» **Task prompt**
Read the lines below. Copy out any that hold the string "šance".

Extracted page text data

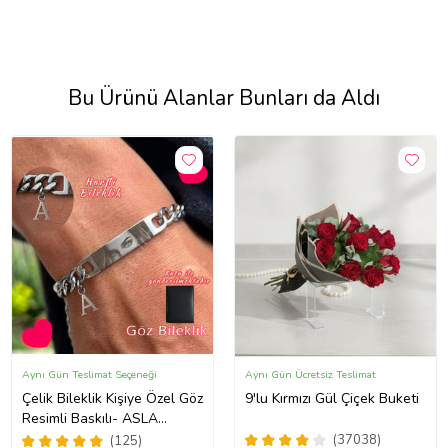
Bu Ürünü Alanlar Bunları da Aldı
Aynı Gün Teslimat Seçeneği
Aynı Gün Ücretsiz Teslimat
Çelik Bileklik Kişiye Özel Göz
9'lu Kırmızı Gül Çiçek Buketi
Resimli Baskılı- ASLA
PASLANMAZ
(37038)
(125)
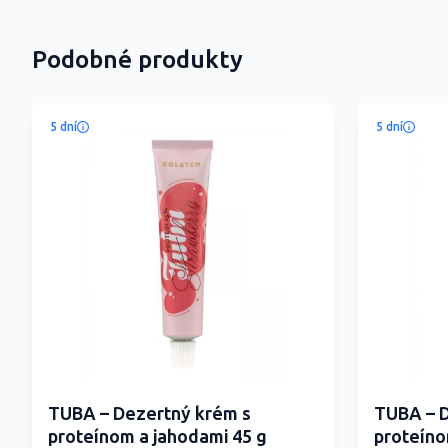
Podobné produkty
5 dní
5 dní
TUBA – Dezertný krém s
TUBA – D
proteínom a jahodami 45 g
proteíno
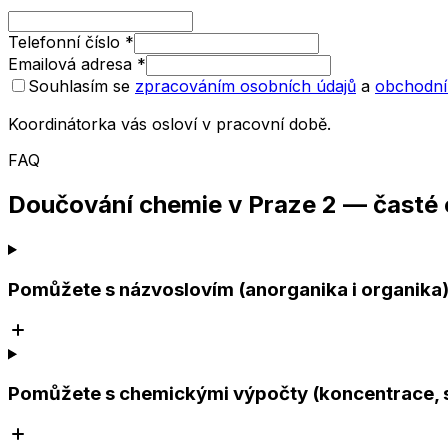
Telefonní číslo
*
Emailová adresa
*
Souhlasím se
zpracováním osobních údajů
a
obchodní
Koordinátorka vás osloví v pracovní době.
FAQ
Doučování chemie v Praze 2 — časté
Pomůžete s názvoslovím (anorganika i organika
Pomůžete s chemickými výpočty (koncentrace, 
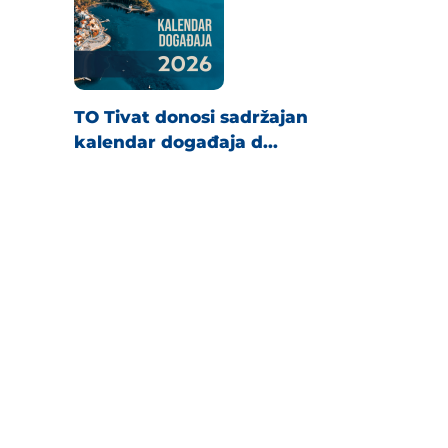
TO Tivat donosi sadržajan
kalendar događaja d...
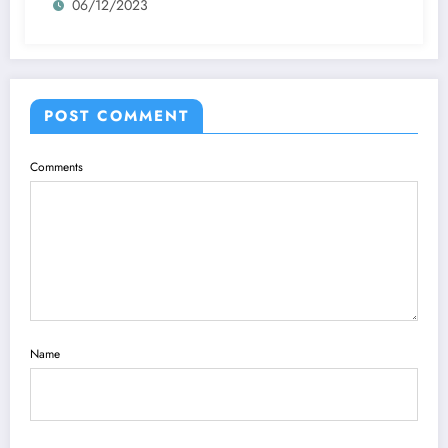
06/12/2023
POST COMMENT
Comments
Name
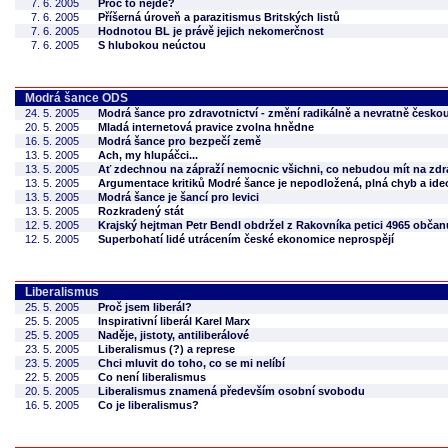
7. 6. 2005
Proč to nejde?
7. 6. 2005
Příšerná úroveň a parazitismus Britských listů
7. 6. 2005
Hodnotou BL je právě jejich nekomerčnost
7. 6. 2005
S hlubokou neúctou
Modrá šance ODS
24. 5. 2005
Modrá šance pro zdravotnictví - změní radikálně a nevratně česko
20. 5. 2005
Mladá internetová pravice zvolna hnědne
16. 5. 2005
Modrá šance pro bezpečí země
13. 5. 2005
Ach, my hlupáčci...
13. 5. 2005
Ať zdechnou na zápraží nemocnic všichni, co nebudou mít na zdrav
13. 5. 2005
Argumentace kritiků Modré šance je nepodložená, plná chyb a ide
13. 5. 2005
Modrá šance je šancí pro levici
13. 5. 2005
Rozkradený stát
12. 5. 2005
Krajský hejtman Petr Bendl obdržel z Rakovníka petici 4965 občan
12. 5. 2005
Superbohatí lidé utrácením české ekonomice neprospějí
Liberalismus
25. 5. 2005
Proč jsem liberál?
25. 5. 2005
Inspirativní liberál Karel Marx
25. 5. 2005
Naděje, jistoty, antiliberálové
23. 5. 2005
Liberalismus (?) a represe
23. 5. 2005
Chci mluvit do toho, co se mi nelíbí
22. 5. 2005
Co není liberalismus
20. 5. 2005
Liberalismus znamená především osobní svobodu
16. 5. 2005
Co je liberalismus?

» **Output for this task**
Modrá šance ODS
Modrá šance pro zdravotnictví - změní radikálně a nevratně česko
Modrá šance pro bezpečí země
Argumentace kritiků Modré šance je nepodložená, plná chyb a ide
Modrá šance je šancí pro levici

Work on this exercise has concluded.